Hi SEers! Denise here to talk about common grammar errors in writing.
Back in the day, run-on sentences used to be a big problem. My teachers would constantly remind me of this issue. My only excuse was I had so many ideas I could barely contain them.
Let’s look at some common issues for writers. This is not a complete list, but a good place to start. Since I already talked about comma rules, I won’t include them.
- Run-on sentences. There are three different types. A polysyndeton is when two full sentences are put together without correct punctuation. Then there is a fused sentence when two independent clauses are joined without that needed punctuation. The final one is a comma splice or when a comma is thrown in without a coordinating conjunction. Example for a polysyndeton: My grandkids swam in the public pool a duck landed in the water next to them. Fixed: My grandkids swam in the public pool. A duck landed in the water next to them.
- Passive writing. When the subject of the sentence is acted upon or receives the action of the verb. Passive will usually include the verb to be or the phrase by the. To fix that, you want an active voice or when the subject does the action of the verb.

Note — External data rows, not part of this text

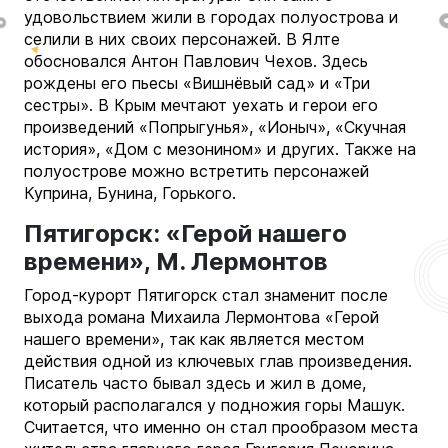
удовольствием жили в городах полуострова и
селили в них своих персонажей. В Ялте
обосновался Антон Павлович Чехов. Здесь
рождены его пьесы «Вишнёвый сад» и «Три
сестры». В Крым мечтают уехать и герои его
произведений «Попрыгунья», «Ионыч», «Скучная
история», «Дом с мезонином» и других. Также на
полуострове можно встретить персонажей
Куприна, Бунина, Горького.
Пятигорск: «Герой нашего
времени», М. Лермонтов
Город-курорт Пятигорск стал знаменит после
выхода романа Михаила Лермонтова «Герой
нашего времени», так как является местом
действия одной из ключевых глав произведения.
Писатель часто бывал здесь и жил в доме,
который располагался у подножия горы Машук.
Считается, что именно он стал прообразом места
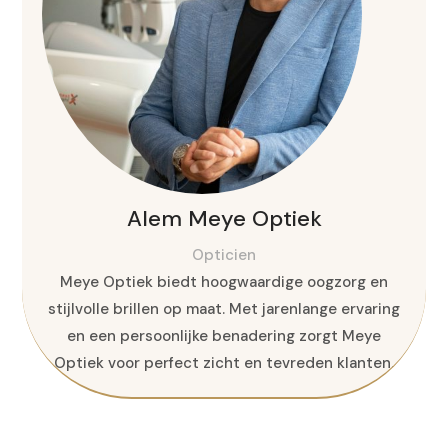
Alem Meye Optiek
Opticien
Meye Optiek biedt hoogwaardige oogzorg en
stijlvolle brillen op maat. Met jarenlange ervaring
en een persoonlijke benadering zorgt Meye
Optiek voor perfect zicht en tevreden klanten.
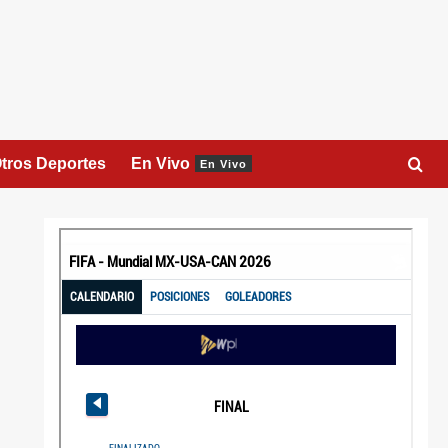
tros Deportes
En Vivo
En Vivo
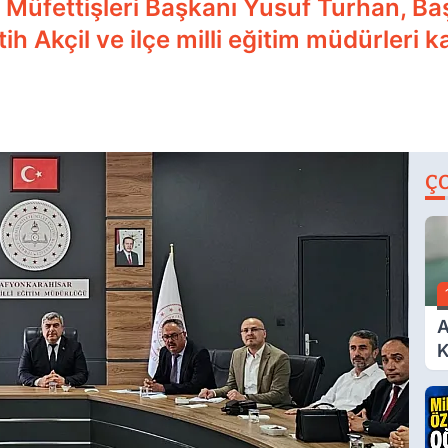
im Müfettişleri Başkanı Yusuf Turhan, B
h Akçil ve ilçe milli eğitim müdürleri kat
Ç
A
K
A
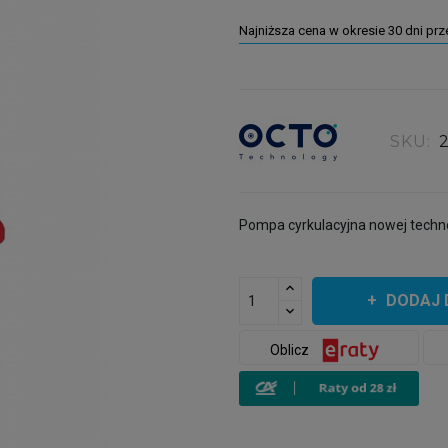
Najniższa cena w okresie 30 dni pr
SKU:
Pompa cyrkulacyjna nowej techno
DODAJ 
Oblicz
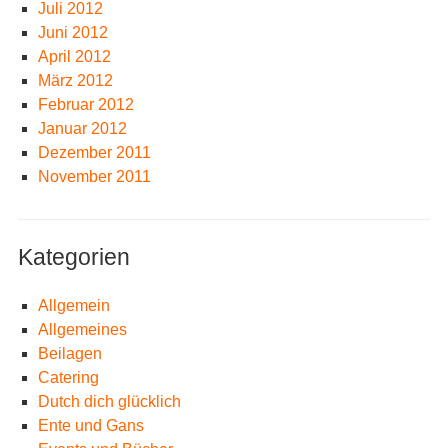
Juli 2012
Juni 2012
April 2012
März 2012
Februar 2012
Januar 2012
Dezember 2011
November 2011
Kategorien
Allgemein
Allgemeines
Beilagen
Catering
Dutch dich glücklich
Ente und Gans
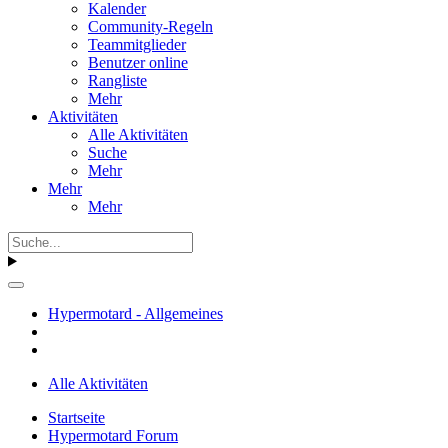
Kalender
Community-Regeln
Teammitglieder
Benutzer online
Rangliste
Mehr
Aktivitäten
Alle Aktivitäten
Suche
Mehr
Mehr
Mehr
Hypermotard - Allgemeines
Alle Aktivitäten
Startseite
Hypermotard Forum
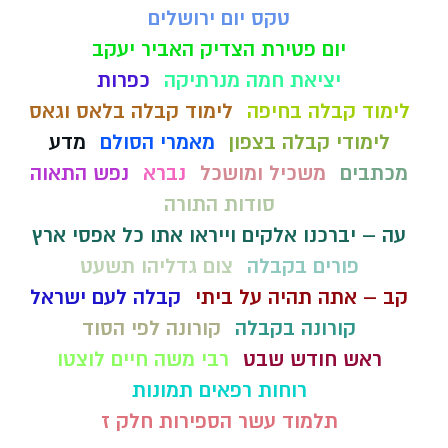
טקס יום ירושלים
יום פטירת הצדיק האביר יעקב
יציאת חמה מנרתיקה
כפרות
לימוד קבלה בחיפה
לימוד קבלה בלאס וגאס
לימודי קבלה בצפון
מאמרי הסולם
מדע
מכתבים
משכיל ומושכל
נברא
נפש התאוה
סודות התורה
עה – יברכנו אלקים וייראו אתו כל אפסי ארץ
פורים בקבלה
צום גדליהו תשעט
קב – אתה תהיה על ביתי
קבלה לעם ישראל
קורונה בקבלה
קורונה לפי הסוד
ראש חודש שבט
רבי משה חיים לוצטו
רוחות רפאים תמונות
תלמוד עשר הספירות חלק ז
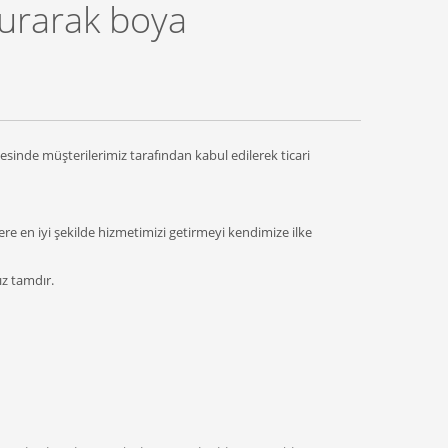
kurarak boya
esinde müşterilerimiz tarafından kabul edilerek ticari
en iyi şekilde hizmetimizi getirmeyi kendimize ilke
z tamdır.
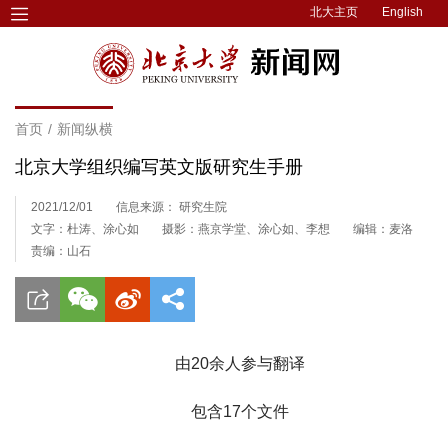
北大主页
English
首页
/
新闻纵横
北京大学组织编写英文版研究生手册
2021/12/01
信息来源： 研究生院
文字：杜涛、涂心如
摄影：燕京学堂、涂心如、李想
编辑：麦洛
责编：山石
由20余人参与翻译
包含17个文件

Passive example: Tree Fairies is being read by my granddaughter’s class. Fixed or active: My granddaughter’s class is reading Tree Fairies.
- Misuse of words such as lie/lay, your/you’re, there/their/they’re, affect/effect, its/it’s, accept/except, insure/ensure, who’s/whose and too/to/two. The problem is most grammar programs don’t always catch these mistakes. It’s best to double check if you are using the correct word. Example: Their almost here. Fixed: They’re almost here.
- Using too many adverbs. An adverb is used to change a verb, adjective, or perhaps an adverb. You need some of them, but too many make it hard to read. Here are some common ones to look for: very, usually, actually, perfectly, strictly, luckily, totally, really, suddenly, probably, quietly, and quickly. Example: The cat ran quickly to greet his owner. Fixed: The cat raced to greet his owner.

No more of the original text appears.